ただの人間の日記

twitterから逃げてきました。

「獨善性」

ただの人間らしく、所謂三日坊主で二箇月餘り更新が滯るといふことになつてしまつたが、今の處、特に讀者もをらず、後でできるであらう讀者にとつてみればただの三日目の日記なので、何事もなかつたやうに續けて行かうと思ふ。

ここ二箇月の間によく考へてゐたのは、「獨善」といふことについてである。抽象的な話になるけれど*1、まづ、例へば、世の中の六割を占めるやうな多數派の集團Aがあるとする。多數派の意見は槪ね正しい。しかし多數派だからと言つて常に正しい訣ではない。
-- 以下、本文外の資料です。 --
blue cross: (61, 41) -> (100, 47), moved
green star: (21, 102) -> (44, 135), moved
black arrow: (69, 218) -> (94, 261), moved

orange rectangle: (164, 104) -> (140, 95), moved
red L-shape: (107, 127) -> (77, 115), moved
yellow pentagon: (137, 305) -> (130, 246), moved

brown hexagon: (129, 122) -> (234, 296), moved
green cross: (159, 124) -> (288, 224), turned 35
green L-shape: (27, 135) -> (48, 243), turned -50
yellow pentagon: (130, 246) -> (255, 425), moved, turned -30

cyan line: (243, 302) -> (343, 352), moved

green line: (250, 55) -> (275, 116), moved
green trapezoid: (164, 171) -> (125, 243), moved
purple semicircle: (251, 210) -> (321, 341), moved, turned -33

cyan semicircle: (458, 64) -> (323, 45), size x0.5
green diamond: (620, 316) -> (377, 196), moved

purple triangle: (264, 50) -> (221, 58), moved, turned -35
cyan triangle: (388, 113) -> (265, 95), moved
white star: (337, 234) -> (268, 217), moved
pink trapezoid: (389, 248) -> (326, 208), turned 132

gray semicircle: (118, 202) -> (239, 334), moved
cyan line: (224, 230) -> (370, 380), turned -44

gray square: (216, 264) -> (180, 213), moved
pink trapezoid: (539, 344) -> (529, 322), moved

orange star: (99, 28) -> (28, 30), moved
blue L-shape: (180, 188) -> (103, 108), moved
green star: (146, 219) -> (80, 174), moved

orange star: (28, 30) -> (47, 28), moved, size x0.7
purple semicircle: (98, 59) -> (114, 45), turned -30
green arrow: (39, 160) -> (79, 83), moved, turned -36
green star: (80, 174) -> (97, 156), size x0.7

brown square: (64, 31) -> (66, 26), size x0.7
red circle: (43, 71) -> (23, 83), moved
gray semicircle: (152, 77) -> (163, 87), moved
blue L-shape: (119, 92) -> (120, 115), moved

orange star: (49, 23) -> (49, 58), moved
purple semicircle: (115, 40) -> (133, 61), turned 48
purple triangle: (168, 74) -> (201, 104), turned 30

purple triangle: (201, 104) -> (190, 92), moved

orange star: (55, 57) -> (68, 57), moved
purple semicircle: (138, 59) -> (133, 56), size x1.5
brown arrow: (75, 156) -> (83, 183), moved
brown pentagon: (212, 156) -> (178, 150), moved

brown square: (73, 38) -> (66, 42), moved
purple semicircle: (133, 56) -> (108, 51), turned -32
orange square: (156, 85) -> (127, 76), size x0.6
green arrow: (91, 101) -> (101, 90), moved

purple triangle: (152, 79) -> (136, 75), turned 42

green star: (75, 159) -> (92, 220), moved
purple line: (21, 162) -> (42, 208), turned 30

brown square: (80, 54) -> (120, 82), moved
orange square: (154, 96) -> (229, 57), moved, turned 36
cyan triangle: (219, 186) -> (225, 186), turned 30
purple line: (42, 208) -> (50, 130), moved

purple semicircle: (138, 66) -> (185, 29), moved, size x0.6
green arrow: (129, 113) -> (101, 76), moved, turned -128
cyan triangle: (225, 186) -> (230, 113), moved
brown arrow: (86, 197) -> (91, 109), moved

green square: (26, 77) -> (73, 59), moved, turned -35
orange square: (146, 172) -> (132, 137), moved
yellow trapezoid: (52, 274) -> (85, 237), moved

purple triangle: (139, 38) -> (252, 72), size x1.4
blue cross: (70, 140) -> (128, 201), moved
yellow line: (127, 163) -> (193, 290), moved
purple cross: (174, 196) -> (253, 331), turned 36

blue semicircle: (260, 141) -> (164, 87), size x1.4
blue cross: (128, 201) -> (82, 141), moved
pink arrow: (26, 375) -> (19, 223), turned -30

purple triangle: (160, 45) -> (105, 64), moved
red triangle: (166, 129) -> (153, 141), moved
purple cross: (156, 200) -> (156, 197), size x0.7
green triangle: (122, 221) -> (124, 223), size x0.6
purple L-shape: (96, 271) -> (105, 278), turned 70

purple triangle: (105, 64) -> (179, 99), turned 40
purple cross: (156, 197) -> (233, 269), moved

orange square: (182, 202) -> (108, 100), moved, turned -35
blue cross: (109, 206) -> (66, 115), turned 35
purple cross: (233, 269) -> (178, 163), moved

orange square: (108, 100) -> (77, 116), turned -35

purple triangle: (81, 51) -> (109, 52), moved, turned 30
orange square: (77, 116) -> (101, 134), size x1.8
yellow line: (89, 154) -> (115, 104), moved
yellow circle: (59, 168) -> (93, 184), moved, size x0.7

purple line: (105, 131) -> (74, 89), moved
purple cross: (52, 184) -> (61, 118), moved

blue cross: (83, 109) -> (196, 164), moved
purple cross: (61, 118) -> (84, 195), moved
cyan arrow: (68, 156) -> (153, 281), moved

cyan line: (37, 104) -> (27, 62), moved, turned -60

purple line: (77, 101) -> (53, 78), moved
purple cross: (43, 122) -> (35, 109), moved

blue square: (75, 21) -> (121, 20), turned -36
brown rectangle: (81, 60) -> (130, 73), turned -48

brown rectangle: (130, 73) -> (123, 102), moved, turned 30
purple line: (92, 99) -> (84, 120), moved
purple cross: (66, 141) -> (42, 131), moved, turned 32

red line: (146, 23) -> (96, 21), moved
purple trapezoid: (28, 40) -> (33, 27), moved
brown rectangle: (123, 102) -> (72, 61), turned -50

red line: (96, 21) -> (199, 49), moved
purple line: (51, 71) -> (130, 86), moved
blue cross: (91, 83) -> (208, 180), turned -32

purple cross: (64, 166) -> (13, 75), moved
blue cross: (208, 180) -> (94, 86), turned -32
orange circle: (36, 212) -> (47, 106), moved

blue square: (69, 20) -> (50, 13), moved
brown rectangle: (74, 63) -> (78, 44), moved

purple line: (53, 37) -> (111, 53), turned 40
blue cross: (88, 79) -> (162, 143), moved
その集團Aは、多數派であるが故に獨善的であり、なかなか反對意見に耳を貸さない。

そこで、その獨善性に反對して自分たちの正義を強く主張する少數派の集團Bが誕生する。その勢力は、假に世の中の一割程度としよう。多數派から見れば六分の一程度の少數派である。少數派集團Bは六倍の力を持つ多數派集團Aに對抗せねばならないため、結束を強くする。また、多數派集團Aに屈しないために、自らの正義を信じる思ひが強くなる。……さうかうすると、多數派集團Aの獨善を批判してゐた筈の少數派集團Bは、多數派集團A以上の獨善性を持つやうになりがちである。

「少數派」と言つても、十人の内なら一人だが、十萬人の内なら一萬人になる。世の中の一割もゐれば相當な數になる。そして、少數派集團Bも、同じく所詮はただの人間の集まりであるから、時々間違へることだつてある。その時、少數派集團Bに属する個人Cがその誤りを指摘したとする。その時、少數派集團Bは、多數派集團Aと同じく、否、それ以上の獨善性を発揮し、個人Cに對して罵詈雜言を浴びせたり、除け者にして追ひ出したりする*2

多數派にしろ少數派にしろ、右にしろ左にしろ、獨善的な集團・獨善的な人・獨善的な思考といふのはいちばん厄介で、對處に困るものである。まあ「正義感が強い故なのだ」とか、理解はできるが……。

「おまへがいちばん獨善的だらう」といふツッコミの聲がどこかから聞こえてきた。さうなのだ、獨善獨善言つてゐる奴こそがいちばん獨善的だといふ自己矛盾である。獨善的でない人は、きつと他人の獨善も氣にならない。

まあ、自分の意見を大事にするのと同じぐらゐ、他者の意見をも大事にしていきたい。さういふ世界に住みたいと思ふ。

參考記事紹介

note.com

「独善性」で檢索して、こちらの記事に非常に共感した。別の記事を讀むと、相當な苦勞人のやうである。どうしてこのやうな立派な考への方に、次々と不幸が降りかかるのだらう。山田大記選手。サッカーは全く詳しくないが、憶えておかう。